Mannis: Slow market, ‘tanking’ on the table for SABR Analytics Team Approach Panel

By Max Mannis

The first day of the seventh annual SABR Analytics Conference on March 9, 2018, in Phoenix, Arizona, was packed with panels, research presentations, and much more.

One highlight was the MLB Team Approach to Analytics Panel, moderated by SABR President Vince Gennaro, with Arizona Diamondbacks Sr. Vice President/Assistant GM Amiel Sawdaye, former MLB player and current ESPN analyst Eduardo Perez, The Athletic’s Eno Sarris, and Mike Ferrin of the Arizona Diamondbacks and MLB Network Radio.

Ferrin began the panel by discussing why it makes no sense to him that so many teams backed off Mike Moustakas as a free agent, given that the penalty of a loss of a draft pick pales in comparison to how much Moustakas could help many teams. Perez agreed, saying that a 1 year, $5.5 million contract seemed very low for a player of Moustakas’ caliber.

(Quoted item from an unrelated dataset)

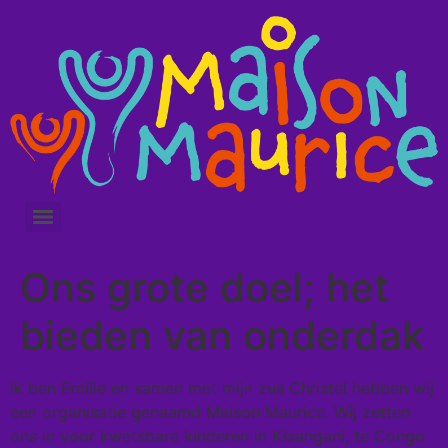
Ons grote doel; het
bieden van onderdak
Ik ben Emilie en samen met mijn zus Christel hebben wij
een organisatie genaamd Maison Maurice. Wij zetten
ons in voor kwetsbare kinderen in Kisangani, te Congo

“I was very surprised with Mike Moustakas getting what he got,” he said. “It’s just the way that the teams right now are battling the players.”

Sawdaye, who played a role in the Diamondbacks’ trade for Steven Souza Jr., credited the slow free agent market this offseason to the equally slow trade market. “There was a bit of that, where everybody expected that (Christian) Yelich, (Marcell) Ozuna, and (Giancarlo) Stanton were going to get traded (by the Miami Marlins), but there were some other guys that were also movable targets.”

As Sawdaye explained, teams wanted to wait to see what players could be available on the trade market before spending more than $100 million on players such as J.D. Martinez or Eric Hosmer.

Another topic that the panelists discussed was tanking — the idea that a team should lose games on purpose in an effort to have higher picks in the draft and add more young prospects who might eventually develop into stars in the future.

“There are certain teams that are building high-variance, .500 teams, the Billy Beane approach,” Sarris said. When asked what could be done in response to tanking, Sarris said, “I don’t have an answer for you. I don’t know if it’s broken, I definitely don’t know how to fix it.”

Perez said when he was on the coaching staff of the 111-loss Houston Astros team in 2013, “I was on a team that was tanking.” He remembered one game that season against the New York Yankees, Perez and everyone else in the Astros’ dugout “looked to the right, we looked to the left, we said, ‘Boys, we don’t have a chance.’ That to me is tanking.”

Ferrin said that while each team wants to field a competitive roster, “Everyone wants to win championships, but not everyone wants to go into a season winning.” Essentially, a smart organization will recognize that if they simply won’t be in contention in a certain year, they should use that year to rebuild for the future so that they can have contending teams in the future instead of more lackluster teams.